According to government officials on the 17th, the U.S. government is coordinating a schedule for President Biden’s visit to Camp Humphreys, a U.S. military base located in Pyeongtaek, Gyeonggi Province, the United Nations Command in Korea, and Panmunjom within the DMZ during his visit to Korea from the 20th to the 22nd.


Among past U.S. presidents, Ronald Reagan was the first sitting president to visit the DMZ in 1983. Afterwards, Bill Clinton and George W. Bush each visited guard posts adjacent to the Military Demarcation Line (MDL) within the DMZ in 1993 and 2002, respectively.
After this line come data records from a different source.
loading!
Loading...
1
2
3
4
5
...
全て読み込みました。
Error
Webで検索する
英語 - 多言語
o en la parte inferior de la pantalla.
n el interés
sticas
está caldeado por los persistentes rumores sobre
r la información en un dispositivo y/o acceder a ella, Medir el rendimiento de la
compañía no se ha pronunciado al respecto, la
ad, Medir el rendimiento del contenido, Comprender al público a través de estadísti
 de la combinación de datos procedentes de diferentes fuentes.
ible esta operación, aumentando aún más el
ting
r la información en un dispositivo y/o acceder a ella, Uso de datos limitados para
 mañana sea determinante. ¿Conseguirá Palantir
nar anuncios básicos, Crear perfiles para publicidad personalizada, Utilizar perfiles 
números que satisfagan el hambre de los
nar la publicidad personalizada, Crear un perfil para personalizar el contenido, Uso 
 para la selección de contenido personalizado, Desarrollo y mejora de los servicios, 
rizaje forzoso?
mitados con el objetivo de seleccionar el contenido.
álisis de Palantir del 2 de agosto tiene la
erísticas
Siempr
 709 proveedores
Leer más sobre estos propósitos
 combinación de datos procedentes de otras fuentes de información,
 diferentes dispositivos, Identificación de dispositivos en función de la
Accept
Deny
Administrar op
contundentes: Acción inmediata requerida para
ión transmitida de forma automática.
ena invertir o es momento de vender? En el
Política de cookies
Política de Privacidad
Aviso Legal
Barack Obama also visited the DMZ in 2012. Donald Trump attempted to visit the DMZ during his 2017 visit to Korea but was unable to due to bad weather. However, in June 2019, he met with then-President Moon Jae-in and North Korean Workers' Party General Secretary Kim Jong-un at Panmunjom within the DMZ.
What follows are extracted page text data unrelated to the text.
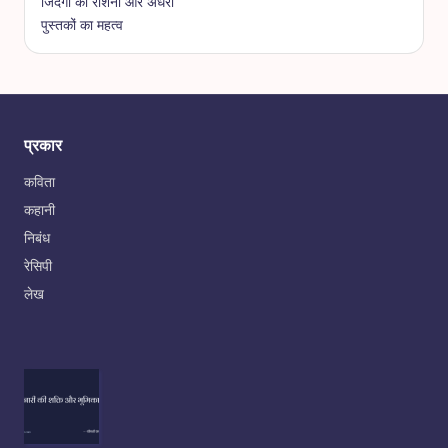
जिंदगी की रोशनी और अंधेरा
पुस्तकों का महत्व
प्रकार
कविता
कहानी
निबंध
रेसिपी
लेख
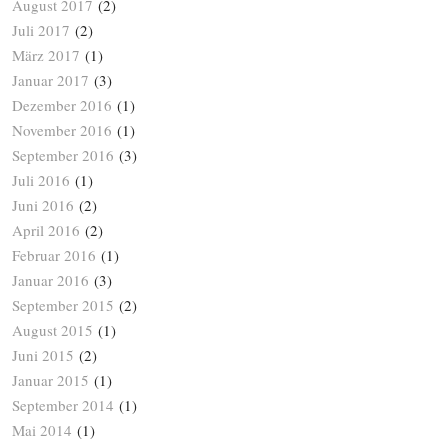
August 2017
(2)
Juli 2017
(2)
März 2017
(1)
Januar 2017
(3)
Dezember 2016
(1)
November 2016
(1)
September 2016
(3)
Juli 2016
(1)
Juni 2016
(2)
April 2016
(2)
Februar 2016
(1)
Januar 2016
(3)
September 2015
(2)
August 2015
(1)
Juni 2015
(2)
Januar 2015
(1)
September 2014
(1)
Mai 2014
(1)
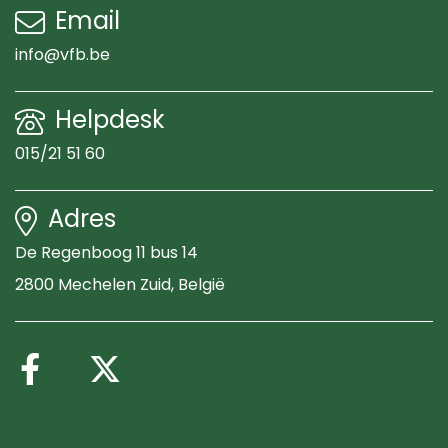
Email
info@vfb.be
Helpdesk
015/21 51 60
Adres
De Regenboog 11 bus 14
2800 Mechelen Zuid
, België
Volg ons op Facebook
Volg ons op X (Twitte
As for President Biden, he visited the DMZ during his visits to Korea as Chairman of the U.S. Senate Foreign Relations Committee in August 2001 and as Vice President in December 2013.


If President Biden visits the DMZ again during this visit, the core message is likely to be “restraint from provocations by North Korea.” When former President Obama visited in 2012, he delivered an indirect message to North Korea, saying, "There is no place more clearly and starkly contrasting in terms of freedom and prosperity than South and North Korea."
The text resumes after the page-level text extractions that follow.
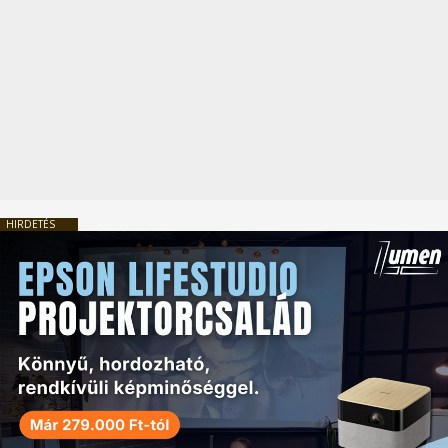
HIRDETÉS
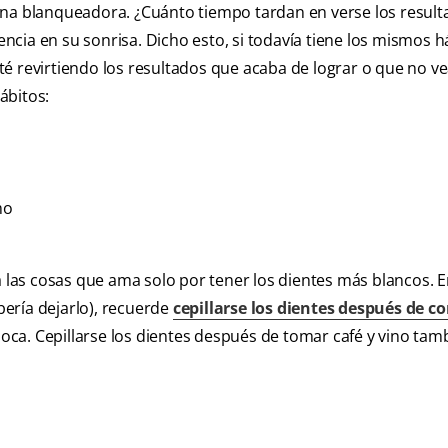
una blanqueadora. ¿Cuánto tiempo tardan en verse los result
cia en su sonrisa. Dicho esto, si todavía tiene los mismos h
é revirtiendo los resultados que acaba de lograr o que no ve
ábitos:
mo
as cosas que ama solo por tener los dientes más blancos. E
ebería dejarlo), recuerde
cepillarse los dientes después de c
ca. Cepillarse los dientes después de tomar café y vino tam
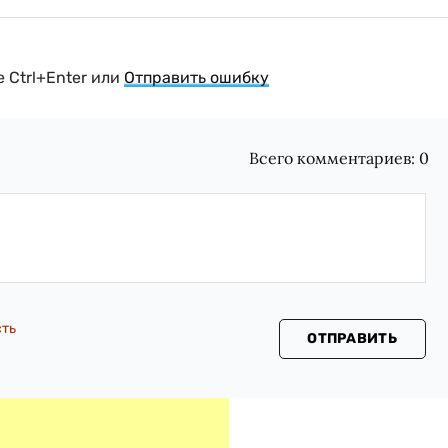
 Ctrl+Enter или
Отправить ошибку
Всего комментариев:
0
сть
ОТПРАВИТЬ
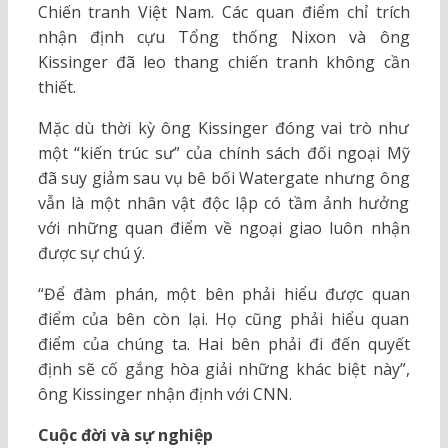
Chiến tranh Việt Nam. Các quan điểm chỉ trích
nhận định cựu Tổng thống Nixon và ông
Kissinger đã leo thang chiến tranh không cần
thiết.
Mặc dù thời kỳ ông Kissinger đóng vai trò như
một “kiến trúc sư” của chính sách đối ngoại Mỹ
đã suy giảm sau vụ bê bối Watergate nhưng ông
vẫn là một nhân vật độc lập có tầm ảnh hưởng
với những quan điểm về ngoại giao luôn nhận
được sự chú ý.
“Để đàm phán, một bên phải hiểu được quan
điểm của bên còn lại. Họ cũng phải hiểu quan
điểm của chúng ta. Hai bên phải đi đến quyết
định sẽ cố gắng hòa giải những khác biệt này”,
ông Kissinger nhận định với CNN.
Cuộc đời và sự nghiệp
Since the beginning of this year until the 12th of this month, North Korea has carried out a total of 16 military provocations, including missile launches and multiple rocket launcher firings, with one failure included. In particular, North Korea has begun restoring the underground tunnels at the nuclear test site in Punggye-ri, Kilju County, North Hamgyong Province, which was closed in May 2018, and it is anticipated that the seventh nuclear test will be conducted soon.


However, some speculate that if the spread of the novel coronavirus (COVID-19) in North Korea continues uncontrollably, President Biden’s plan to visit the DMZ may be canceled.